Jon Wiener: When Art and Politics Collided in L.A.
Jon Wiener teaches U.S. history at UC Irvine and is a contributing editor at the Nation.
This week, a forgotten work of political art is being reconstructed on Sunset Boulevard. But it is unlikely that the new Tower of Protest, going up as part of the months-long, Southern California-wide Pacific Standard Time art initiative, will spark the kind of reaction it did during its first appearance in 1966.

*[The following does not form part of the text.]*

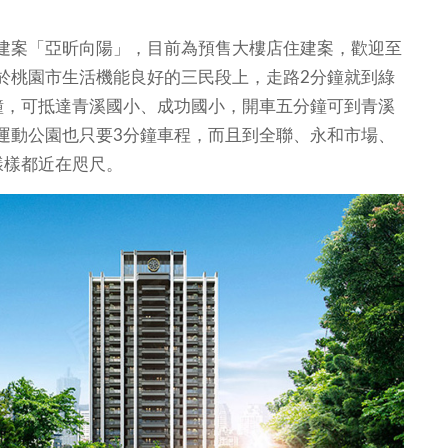
建案「亞昕向陽」，目前為預售大樓店住建案，歡迎至
於桃園市生活機能良好的三民段上，走路2分鐘就到綠
鐘，可抵達青溪國小、成功國小，開車五分鐘可到青溪
運動公園也只要3分鐘車程，而且到全聯、永和市場、
樣樣都近在咫尺。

The skirmishes back then began before the tower even existed. One day in January 1966, a group of artists announced their intention on a billboard-sized sign on Sunset near La Cienega Boulevard. "Stop War in Vietnam," it screamed in 3-foot-tall letters. "Artists' Protest Tower to Be Erected Here."

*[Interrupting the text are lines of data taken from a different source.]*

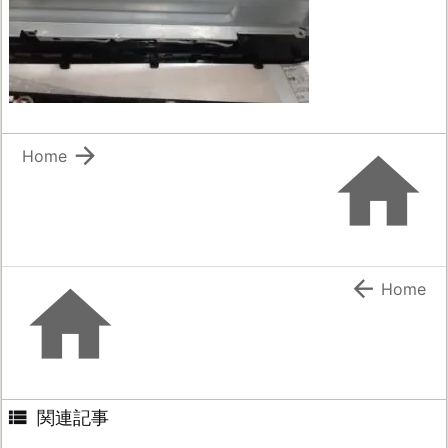


Home


Home

関連記事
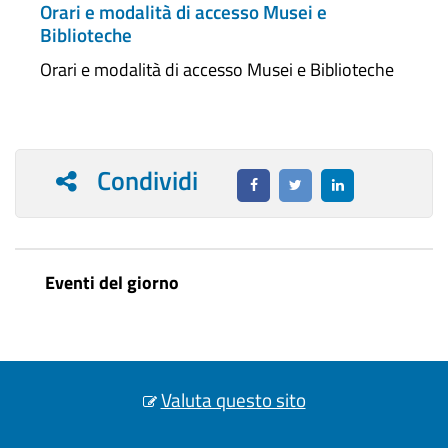
Orari e modalità di accesso Musei e
Biblioteche
Orari e modalità di accesso Musei e Biblioteche
Condividi
Eventi del giorno
Valuta questo sito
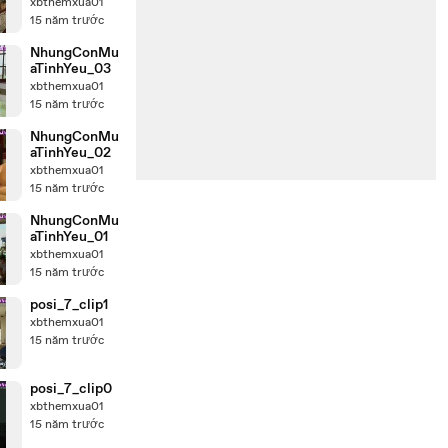
xbthemxua01
15 năm trước
NhungConMu
aTinhYeu_03
xbthemxua01
15 năm trước
NhungConMu
aTinhYeu_02
xbthemxua01
15 năm trước
NhungConMu
aTinhYeu_01
xbthemxua01
15 năm trước
posi_7_clip1
xbthemxua01
15 năm trước
posi_7_clip0
xbthemxua01
15 năm trước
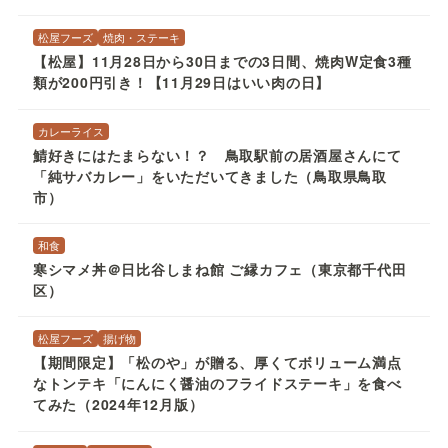
【松屋】11月28日から30日までの3日間、焼肉W定食3種
類が200円引き！【11月29日はいい肉の日】
カレーライス
鯖好きにはたまらない！？ 鳥取駅前の居酒屋さんにて
「純サバカレー」をいただいてきました（鳥取県鳥取
市）
和食
寒シマメ丼＠日比谷しまね館 ご縁カフェ（東京都千代田
区）
松屋フーズ
揚げ物
【期間限定】「松のや」が贈る、厚くてボリューム満点
なトンテキ「にんにく醤油のフライドステーキ」を食べ
てみた（2024年12月版）
イベント
観光・風景
【ライブ配信】しまねっこ（Instagramライブ）＠島根
県立美術館（松江市）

The very night the sign went up, vandals knocked it down. The artists put up a new one, which was knocked down again, and this time the attackers tried to burn it. A months-long battle had begun....
...[P]olitical art today rarely stirs up the kind of sentiments that the tower did in 1966. These days, we have "street art" — but we don't have hundreds of people fighting in the streets over art. Instead of attacks by ideological opponents, "we expect attacks on the work — in the form of weather," says Glenn Phillips of the Getty Research Institute.
What made the Artists' Tower of Protest so potent in 1966 was not so much the art but rather the politics. It was the intensity of feeling about the war that made people care about the art — and fight. It was a time when political art mattered in a way that's hard to imagine today.